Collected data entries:
════
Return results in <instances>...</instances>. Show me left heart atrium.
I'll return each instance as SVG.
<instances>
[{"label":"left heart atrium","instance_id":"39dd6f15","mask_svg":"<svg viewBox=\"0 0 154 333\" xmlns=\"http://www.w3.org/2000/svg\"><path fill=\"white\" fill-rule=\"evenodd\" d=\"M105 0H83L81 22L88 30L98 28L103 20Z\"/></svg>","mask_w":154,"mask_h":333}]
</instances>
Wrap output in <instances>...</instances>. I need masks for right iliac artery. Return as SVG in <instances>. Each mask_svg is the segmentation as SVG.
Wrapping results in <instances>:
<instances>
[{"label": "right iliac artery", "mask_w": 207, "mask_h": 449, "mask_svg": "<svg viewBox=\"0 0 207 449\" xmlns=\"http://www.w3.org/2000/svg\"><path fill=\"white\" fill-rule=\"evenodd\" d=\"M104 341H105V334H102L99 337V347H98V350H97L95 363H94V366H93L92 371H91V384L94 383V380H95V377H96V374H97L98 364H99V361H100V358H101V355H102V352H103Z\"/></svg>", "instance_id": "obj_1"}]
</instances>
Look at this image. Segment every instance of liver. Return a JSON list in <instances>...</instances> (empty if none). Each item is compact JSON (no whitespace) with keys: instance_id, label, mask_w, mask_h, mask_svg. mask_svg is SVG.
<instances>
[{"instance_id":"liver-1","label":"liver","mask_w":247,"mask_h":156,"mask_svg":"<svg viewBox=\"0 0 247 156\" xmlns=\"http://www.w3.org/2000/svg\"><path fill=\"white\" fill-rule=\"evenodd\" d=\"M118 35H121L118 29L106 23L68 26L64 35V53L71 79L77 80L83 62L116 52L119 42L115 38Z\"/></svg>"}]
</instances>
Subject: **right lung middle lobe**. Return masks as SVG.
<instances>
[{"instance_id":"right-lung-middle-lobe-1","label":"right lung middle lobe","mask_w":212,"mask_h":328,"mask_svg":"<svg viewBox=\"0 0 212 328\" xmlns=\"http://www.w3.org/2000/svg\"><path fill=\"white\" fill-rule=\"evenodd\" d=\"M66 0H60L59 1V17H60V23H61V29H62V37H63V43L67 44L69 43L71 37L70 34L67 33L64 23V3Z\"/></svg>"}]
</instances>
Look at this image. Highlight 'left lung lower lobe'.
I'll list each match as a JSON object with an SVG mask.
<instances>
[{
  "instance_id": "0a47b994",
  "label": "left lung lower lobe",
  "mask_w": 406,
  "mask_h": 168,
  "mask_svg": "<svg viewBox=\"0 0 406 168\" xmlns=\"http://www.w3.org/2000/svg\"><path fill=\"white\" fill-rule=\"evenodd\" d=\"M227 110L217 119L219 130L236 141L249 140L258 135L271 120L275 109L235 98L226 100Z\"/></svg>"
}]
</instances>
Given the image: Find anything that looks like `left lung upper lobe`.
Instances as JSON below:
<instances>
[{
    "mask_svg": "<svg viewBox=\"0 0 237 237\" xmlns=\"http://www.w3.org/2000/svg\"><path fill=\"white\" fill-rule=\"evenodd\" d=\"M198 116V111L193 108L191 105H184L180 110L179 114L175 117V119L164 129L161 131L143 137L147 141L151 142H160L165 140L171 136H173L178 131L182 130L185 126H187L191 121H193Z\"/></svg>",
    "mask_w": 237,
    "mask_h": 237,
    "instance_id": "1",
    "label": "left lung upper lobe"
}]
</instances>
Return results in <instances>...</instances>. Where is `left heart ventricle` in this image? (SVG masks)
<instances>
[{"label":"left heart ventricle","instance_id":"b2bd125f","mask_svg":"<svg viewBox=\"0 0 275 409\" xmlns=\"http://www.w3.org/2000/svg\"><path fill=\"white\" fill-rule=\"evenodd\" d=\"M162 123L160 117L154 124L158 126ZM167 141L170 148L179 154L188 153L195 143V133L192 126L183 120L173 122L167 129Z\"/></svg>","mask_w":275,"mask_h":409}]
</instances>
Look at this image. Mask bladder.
════
Work required
Reproduce the records above exactly, character for character.

Finished task
Return results in <instances>...</instances>. Show me left heart atrium.
I'll return each instance as SVG.
<instances>
[{"label":"left heart atrium","instance_id":"39dd6f15","mask_svg":"<svg viewBox=\"0 0 154 333\" xmlns=\"http://www.w3.org/2000/svg\"><path fill=\"white\" fill-rule=\"evenodd\" d=\"M105 0H83L81 22L88 30L98 28L103 20Z\"/></svg>","mask_w":154,"mask_h":333}]
</instances>
Wrap output in <instances>...</instances>. I need masks for right iliac artery. Return as SVG in <instances>. Each mask_svg is the segmentation as SVG.
Wrapping results in <instances>:
<instances>
[{"label": "right iliac artery", "mask_w": 207, "mask_h": 449, "mask_svg": "<svg viewBox=\"0 0 207 449\" xmlns=\"http://www.w3.org/2000/svg\"><path fill=\"white\" fill-rule=\"evenodd\" d=\"M104 341H105V334H102L99 337V347H98V350H97L95 363H94V366H93L92 371H91V384L94 383V380H95V377H96V374H97L98 364H99V361H100V358H101V355H102V352H103Z\"/></svg>", "instance_id": "obj_1"}]
</instances>
Look at this image. Segment every instance of liver. Return a JSON list in <instances>...</instances> (empty if none). Each item is compact JSON (no whitespace) with keys: instance_id, label, mask_w, mask_h, mask_svg. mask_svg is SVG.
<instances>
[{"instance_id":"liver-1","label":"liver","mask_w":247,"mask_h":156,"mask_svg":"<svg viewBox=\"0 0 247 156\" xmlns=\"http://www.w3.org/2000/svg\"><path fill=\"white\" fill-rule=\"evenodd\" d=\"M118 35H121L118 29L106 23L68 26L64 35V53L71 79L77 80L83 62L116 52L119 42L115 38Z\"/></svg>"}]
</instances>
Subject: **right lung middle lobe**. Return masks as SVG.
<instances>
[{"instance_id":"right-lung-middle-lobe-1","label":"right lung middle lobe","mask_w":212,"mask_h":328,"mask_svg":"<svg viewBox=\"0 0 212 328\" xmlns=\"http://www.w3.org/2000/svg\"><path fill=\"white\" fill-rule=\"evenodd\" d=\"M66 0H60L59 1V17H60V23H61V29H62V37H63V43L67 44L69 43L71 37L70 34L67 33L64 23V3Z\"/></svg>"}]
</instances>
Look at this image. Highlight 'left lung lower lobe'.
I'll list each match as a JSON object with an SVG mask.
<instances>
[{
  "instance_id": "0a47b994",
  "label": "left lung lower lobe",
  "mask_w": 406,
  "mask_h": 168,
  "mask_svg": "<svg viewBox=\"0 0 406 168\" xmlns=\"http://www.w3.org/2000/svg\"><path fill=\"white\" fill-rule=\"evenodd\" d=\"M227 110L217 119L219 130L236 141L249 140L258 135L271 120L275 109L235 98L226 100Z\"/></svg>"
}]
</instances>
Given the image: Find anything that looks like `left lung upper lobe`.
Instances as JSON below:
<instances>
[{
    "mask_svg": "<svg viewBox=\"0 0 237 237\" xmlns=\"http://www.w3.org/2000/svg\"><path fill=\"white\" fill-rule=\"evenodd\" d=\"M198 116V111L193 108L191 105H184L180 110L179 114L175 117V119L164 129L161 131L143 137L147 141L151 142H160L165 140L171 136H173L178 131L182 130L185 126H187L191 121H193Z\"/></svg>",
    "mask_w": 237,
    "mask_h": 237,
    "instance_id": "1",
    "label": "left lung upper lobe"
}]
</instances>
Return results in <instances>...</instances>. Where is `left heart ventricle` in this image? (SVG masks)
<instances>
[{"label":"left heart ventricle","instance_id":"b2bd125f","mask_svg":"<svg viewBox=\"0 0 275 409\" xmlns=\"http://www.w3.org/2000/svg\"><path fill=\"white\" fill-rule=\"evenodd\" d=\"M162 123L160 117L154 124L158 126ZM167 141L170 148L179 154L188 153L195 143V133L192 126L183 120L173 122L167 129Z\"/></svg>","mask_w":275,"mask_h":409}]
</instances>
Look at this image. Mask bladder.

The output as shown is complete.